30 October 2014
Rates & FX Market Update
FOMC Voted 6-1 to End QE3, Focusing
on Improvements in the Labour Market
Highlights
¨
¨ The
UST curve closed flattened amid a volatile trading session while USD
gained against major pairs. The FOMC statement erred on the bullish side,
generally focused on the strong improvements form the labour market while
shrugging off the declining trend in CPI and uncertainty surrounding global
momentum; the meeting ended with a 6-1 vote to end the QE3 purchase program
while keeping the Fed Fund rate at its current low level. In UK, yields on
Gilts generally held steady while GBPUSD declined sharply by 0.73% to 1.60
overnight as investors adjusted expectations for a later rate hike following
BoE’s Cunliffe dovish comments, contrasting from Fed’s overnight hawkish
tilt. In Europe, demand for 10y Bunds remained weak, falling short of the
planned issuance while EU maintains supportive of French and Italian draft
budgets despite UK’s dissent over its increased contribution; EGBs were mixed
overnight with yields on Bunds edging higher by 1-2bps.
¨ South
Korean IP fell short of expectations despite a modest rebound following strong
trade data released early yesterday; strength in KRW is expected to yield to
the strengthening USD this morning following overnight FOMC event.

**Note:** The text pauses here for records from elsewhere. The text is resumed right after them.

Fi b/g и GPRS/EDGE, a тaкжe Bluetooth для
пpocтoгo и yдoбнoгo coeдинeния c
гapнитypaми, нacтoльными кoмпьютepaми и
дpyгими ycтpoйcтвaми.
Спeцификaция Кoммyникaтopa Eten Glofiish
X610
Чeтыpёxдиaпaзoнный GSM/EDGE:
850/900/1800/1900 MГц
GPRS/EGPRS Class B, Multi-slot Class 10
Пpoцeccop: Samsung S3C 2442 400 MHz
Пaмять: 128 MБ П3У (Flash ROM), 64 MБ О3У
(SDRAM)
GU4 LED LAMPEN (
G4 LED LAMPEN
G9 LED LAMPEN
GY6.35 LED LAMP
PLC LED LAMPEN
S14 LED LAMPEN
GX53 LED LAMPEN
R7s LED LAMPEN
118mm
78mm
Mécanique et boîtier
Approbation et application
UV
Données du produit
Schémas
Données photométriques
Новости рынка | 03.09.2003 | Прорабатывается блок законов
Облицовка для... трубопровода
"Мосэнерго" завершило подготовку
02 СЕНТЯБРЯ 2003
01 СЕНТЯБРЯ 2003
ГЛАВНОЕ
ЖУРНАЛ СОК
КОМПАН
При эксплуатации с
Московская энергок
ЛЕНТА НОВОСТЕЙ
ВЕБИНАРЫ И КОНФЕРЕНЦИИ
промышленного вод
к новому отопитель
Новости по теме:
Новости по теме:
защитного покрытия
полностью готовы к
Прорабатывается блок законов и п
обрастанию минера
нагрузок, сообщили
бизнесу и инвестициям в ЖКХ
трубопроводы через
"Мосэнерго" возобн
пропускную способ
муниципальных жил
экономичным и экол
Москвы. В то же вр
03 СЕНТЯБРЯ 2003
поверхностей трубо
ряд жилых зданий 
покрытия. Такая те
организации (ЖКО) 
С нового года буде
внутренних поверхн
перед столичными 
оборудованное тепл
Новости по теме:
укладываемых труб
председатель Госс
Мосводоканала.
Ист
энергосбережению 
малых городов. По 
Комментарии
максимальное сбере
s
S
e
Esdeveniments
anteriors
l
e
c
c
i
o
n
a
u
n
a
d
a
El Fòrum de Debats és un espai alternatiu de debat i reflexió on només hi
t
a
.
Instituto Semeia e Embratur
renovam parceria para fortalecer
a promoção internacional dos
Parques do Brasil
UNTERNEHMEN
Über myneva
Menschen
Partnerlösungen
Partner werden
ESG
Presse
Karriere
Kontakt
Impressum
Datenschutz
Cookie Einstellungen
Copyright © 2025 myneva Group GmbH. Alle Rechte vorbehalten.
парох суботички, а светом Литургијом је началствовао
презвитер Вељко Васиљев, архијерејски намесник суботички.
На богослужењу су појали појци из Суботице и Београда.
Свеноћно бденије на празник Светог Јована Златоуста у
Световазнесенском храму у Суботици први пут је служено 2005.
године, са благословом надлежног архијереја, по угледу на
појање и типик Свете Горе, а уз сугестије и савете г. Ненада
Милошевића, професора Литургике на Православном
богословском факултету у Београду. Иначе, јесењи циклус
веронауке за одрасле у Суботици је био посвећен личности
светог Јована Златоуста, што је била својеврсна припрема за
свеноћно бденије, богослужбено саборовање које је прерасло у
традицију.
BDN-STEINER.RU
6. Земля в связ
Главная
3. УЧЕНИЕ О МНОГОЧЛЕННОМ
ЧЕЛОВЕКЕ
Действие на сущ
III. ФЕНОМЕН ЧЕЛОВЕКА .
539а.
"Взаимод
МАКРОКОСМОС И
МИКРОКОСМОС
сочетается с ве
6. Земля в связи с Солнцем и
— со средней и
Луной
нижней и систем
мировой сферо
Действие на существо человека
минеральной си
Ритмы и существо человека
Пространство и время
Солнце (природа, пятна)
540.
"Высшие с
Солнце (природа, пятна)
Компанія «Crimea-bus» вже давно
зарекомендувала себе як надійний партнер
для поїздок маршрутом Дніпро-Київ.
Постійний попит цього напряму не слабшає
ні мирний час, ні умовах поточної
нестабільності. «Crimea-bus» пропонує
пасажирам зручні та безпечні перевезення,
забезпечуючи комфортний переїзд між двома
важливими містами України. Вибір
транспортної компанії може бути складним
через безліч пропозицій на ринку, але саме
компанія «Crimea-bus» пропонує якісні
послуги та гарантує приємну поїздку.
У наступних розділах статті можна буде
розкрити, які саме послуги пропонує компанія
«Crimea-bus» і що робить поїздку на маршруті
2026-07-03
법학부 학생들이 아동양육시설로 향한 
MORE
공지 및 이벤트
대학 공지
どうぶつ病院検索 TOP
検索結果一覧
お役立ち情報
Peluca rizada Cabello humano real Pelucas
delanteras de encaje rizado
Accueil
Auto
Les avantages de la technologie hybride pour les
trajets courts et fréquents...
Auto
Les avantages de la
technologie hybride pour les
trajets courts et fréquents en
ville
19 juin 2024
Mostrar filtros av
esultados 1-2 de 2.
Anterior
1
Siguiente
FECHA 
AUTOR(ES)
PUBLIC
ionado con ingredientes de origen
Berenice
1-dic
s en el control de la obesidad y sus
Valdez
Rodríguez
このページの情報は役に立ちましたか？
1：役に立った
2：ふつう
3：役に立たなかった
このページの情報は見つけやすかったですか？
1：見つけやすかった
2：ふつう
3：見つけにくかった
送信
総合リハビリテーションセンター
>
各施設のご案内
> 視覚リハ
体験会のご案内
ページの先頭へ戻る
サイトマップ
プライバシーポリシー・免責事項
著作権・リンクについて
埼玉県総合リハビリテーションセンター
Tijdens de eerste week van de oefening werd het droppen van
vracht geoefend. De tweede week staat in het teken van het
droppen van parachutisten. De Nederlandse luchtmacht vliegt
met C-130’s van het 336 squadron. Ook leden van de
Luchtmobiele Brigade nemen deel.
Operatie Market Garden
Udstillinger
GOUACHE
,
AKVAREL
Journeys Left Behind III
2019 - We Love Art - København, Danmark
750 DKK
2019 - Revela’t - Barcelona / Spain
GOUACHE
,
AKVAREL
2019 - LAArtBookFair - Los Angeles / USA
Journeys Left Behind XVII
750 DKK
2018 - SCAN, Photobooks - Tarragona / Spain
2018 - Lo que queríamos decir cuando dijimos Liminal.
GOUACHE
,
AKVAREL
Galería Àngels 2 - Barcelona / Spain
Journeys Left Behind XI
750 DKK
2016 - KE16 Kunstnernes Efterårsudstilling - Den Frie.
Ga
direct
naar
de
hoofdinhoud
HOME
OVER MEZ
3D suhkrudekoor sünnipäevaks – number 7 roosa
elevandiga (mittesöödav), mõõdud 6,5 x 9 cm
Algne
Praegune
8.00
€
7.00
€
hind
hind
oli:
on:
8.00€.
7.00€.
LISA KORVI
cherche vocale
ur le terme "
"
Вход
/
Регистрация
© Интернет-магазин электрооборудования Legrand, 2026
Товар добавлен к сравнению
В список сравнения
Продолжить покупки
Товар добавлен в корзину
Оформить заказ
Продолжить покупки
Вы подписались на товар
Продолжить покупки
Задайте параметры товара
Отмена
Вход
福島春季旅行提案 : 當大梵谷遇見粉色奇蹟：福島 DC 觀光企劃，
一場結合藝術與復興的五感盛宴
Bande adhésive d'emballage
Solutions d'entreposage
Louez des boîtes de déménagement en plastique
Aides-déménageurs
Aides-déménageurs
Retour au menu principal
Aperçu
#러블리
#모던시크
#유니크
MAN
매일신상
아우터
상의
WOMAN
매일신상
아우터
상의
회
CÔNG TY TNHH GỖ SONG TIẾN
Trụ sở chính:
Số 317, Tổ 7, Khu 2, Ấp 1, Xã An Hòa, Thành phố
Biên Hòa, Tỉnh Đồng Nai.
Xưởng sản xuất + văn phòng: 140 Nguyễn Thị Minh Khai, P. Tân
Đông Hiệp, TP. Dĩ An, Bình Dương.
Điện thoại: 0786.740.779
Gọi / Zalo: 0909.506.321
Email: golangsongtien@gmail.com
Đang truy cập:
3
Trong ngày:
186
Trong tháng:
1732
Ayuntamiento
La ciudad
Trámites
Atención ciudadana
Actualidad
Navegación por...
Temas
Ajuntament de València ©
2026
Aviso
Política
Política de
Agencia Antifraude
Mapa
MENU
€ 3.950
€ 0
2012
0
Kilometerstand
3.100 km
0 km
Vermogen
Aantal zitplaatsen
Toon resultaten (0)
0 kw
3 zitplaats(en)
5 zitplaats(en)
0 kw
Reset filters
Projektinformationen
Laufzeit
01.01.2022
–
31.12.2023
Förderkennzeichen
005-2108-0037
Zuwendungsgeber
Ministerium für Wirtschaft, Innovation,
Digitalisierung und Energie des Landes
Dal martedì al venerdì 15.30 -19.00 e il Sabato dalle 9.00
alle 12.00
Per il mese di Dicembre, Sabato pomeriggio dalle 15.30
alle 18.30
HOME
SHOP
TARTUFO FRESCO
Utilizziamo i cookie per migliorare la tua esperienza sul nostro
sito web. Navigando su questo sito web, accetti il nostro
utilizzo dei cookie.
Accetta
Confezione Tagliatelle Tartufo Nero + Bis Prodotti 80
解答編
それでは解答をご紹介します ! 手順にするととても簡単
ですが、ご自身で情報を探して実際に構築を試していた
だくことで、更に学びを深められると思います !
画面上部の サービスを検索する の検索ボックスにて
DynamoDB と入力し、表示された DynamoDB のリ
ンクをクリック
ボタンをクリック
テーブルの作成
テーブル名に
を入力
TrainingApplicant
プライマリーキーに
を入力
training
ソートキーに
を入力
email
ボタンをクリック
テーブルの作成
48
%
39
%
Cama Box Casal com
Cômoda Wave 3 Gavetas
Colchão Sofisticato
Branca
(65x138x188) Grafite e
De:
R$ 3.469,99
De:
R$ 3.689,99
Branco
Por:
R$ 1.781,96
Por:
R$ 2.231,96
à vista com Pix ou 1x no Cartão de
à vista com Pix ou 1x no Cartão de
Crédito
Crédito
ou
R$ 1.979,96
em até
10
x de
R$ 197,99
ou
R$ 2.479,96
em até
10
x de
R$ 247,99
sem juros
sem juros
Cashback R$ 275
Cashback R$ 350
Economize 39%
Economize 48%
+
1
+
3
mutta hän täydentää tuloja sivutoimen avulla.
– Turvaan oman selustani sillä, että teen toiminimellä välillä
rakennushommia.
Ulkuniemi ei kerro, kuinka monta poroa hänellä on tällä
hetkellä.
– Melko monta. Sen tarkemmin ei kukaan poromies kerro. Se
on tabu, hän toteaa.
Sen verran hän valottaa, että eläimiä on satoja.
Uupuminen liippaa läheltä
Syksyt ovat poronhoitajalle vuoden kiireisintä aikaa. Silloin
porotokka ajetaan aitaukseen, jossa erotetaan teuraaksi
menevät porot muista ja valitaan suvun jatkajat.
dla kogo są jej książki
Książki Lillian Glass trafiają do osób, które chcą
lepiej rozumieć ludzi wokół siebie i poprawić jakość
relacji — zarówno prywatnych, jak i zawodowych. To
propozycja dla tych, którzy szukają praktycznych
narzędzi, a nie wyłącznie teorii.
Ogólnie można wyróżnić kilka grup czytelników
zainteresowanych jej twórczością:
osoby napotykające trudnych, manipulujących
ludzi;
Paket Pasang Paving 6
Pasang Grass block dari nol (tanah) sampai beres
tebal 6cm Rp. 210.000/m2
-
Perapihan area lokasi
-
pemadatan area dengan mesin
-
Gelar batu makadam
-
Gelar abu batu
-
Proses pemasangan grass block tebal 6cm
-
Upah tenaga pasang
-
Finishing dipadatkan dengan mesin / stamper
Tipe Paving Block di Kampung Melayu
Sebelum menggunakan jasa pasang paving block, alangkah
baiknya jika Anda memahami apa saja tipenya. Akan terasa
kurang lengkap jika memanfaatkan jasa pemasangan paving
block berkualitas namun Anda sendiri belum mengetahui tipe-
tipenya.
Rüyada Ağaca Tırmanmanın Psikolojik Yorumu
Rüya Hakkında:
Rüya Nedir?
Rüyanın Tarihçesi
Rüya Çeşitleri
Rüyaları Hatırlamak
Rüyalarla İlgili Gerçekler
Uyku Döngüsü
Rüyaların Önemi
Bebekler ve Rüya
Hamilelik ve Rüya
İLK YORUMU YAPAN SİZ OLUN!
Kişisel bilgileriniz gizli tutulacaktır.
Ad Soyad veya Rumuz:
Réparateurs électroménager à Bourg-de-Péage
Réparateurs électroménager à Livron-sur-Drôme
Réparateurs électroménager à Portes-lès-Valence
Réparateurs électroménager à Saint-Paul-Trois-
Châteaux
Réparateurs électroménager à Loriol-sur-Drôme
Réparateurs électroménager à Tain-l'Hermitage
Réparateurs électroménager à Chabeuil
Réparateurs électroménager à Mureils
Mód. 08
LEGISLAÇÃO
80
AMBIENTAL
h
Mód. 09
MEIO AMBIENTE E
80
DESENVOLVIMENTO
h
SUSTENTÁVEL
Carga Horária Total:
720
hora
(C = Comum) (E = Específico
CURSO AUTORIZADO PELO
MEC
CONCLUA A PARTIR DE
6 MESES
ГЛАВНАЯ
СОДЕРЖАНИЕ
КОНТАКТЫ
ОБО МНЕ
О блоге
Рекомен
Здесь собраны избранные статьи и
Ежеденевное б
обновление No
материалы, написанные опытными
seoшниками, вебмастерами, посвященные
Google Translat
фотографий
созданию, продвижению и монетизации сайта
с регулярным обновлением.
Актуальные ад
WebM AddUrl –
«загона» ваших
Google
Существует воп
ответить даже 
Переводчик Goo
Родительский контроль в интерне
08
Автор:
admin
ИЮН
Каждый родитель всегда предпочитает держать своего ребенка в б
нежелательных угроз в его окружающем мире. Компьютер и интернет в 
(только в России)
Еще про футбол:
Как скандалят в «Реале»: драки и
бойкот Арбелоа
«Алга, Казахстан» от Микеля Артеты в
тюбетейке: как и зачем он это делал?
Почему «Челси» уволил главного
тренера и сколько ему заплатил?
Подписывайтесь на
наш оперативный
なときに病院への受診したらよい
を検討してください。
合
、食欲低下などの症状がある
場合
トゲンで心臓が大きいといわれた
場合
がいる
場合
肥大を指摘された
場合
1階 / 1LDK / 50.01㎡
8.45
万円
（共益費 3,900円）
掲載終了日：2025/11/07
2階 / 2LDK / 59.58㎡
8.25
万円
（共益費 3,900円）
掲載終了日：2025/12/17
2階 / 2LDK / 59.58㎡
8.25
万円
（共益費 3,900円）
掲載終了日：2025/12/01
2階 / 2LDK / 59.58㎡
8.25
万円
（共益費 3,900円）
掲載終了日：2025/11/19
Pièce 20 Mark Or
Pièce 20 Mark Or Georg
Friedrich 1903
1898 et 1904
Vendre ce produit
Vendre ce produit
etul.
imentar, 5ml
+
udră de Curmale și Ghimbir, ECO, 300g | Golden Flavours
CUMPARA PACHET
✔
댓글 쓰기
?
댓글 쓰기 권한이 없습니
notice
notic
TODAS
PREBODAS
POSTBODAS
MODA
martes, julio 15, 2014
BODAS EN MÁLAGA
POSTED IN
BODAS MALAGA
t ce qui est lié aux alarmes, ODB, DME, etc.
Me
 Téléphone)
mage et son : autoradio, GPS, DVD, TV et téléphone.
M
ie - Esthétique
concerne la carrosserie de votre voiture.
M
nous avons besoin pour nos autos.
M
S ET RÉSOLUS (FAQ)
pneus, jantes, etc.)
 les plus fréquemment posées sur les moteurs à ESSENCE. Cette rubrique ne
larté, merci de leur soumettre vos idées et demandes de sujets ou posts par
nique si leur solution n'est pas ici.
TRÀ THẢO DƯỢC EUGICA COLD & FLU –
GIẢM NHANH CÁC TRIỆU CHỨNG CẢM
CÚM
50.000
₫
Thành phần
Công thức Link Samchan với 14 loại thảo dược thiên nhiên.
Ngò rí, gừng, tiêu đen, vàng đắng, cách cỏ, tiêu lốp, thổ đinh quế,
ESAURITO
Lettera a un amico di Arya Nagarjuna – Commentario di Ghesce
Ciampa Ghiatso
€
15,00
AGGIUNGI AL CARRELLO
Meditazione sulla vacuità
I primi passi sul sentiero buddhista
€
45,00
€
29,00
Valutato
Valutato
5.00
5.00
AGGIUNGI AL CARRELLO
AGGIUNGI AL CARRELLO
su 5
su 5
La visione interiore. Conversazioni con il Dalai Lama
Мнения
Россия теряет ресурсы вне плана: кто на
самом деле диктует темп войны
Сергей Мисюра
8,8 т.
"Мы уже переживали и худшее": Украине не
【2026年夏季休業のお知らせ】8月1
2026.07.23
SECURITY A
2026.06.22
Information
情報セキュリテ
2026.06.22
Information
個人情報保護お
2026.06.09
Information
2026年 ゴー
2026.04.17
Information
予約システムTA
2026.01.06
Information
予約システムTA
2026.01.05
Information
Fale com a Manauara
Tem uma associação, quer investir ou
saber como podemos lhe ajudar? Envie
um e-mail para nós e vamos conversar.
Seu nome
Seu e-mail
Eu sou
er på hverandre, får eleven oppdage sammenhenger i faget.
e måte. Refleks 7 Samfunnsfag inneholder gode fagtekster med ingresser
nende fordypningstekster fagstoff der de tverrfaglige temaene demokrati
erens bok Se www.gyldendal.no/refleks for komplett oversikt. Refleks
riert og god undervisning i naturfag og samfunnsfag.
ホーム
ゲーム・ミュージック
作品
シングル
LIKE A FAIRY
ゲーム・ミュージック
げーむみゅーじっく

Meanwhile, following disappointments from Indonesia’s first parliament meeting,
Finance Minister Brodjonegoro assured investors that plans for fuel subsidy cut
remains in place, with price change to take immediate effect following
announcements; IDR remained event and sentiment driven, surging +0.71%
overnight, away from its 12,000/USD resistance.
¨ GBP
continued to decline against the USD this morning, nearing its 1.5947 support. A
shift in investors’ expectations over the timing of both the Fed’s and BoE’s
interest rate hike continue to dictate the movement of the GBPUSD pair
where we see the likely hawkish tilt by the FOMC supporting the broad USD
rally, with GBPUSD likely to remain subdued below 1.60 this year.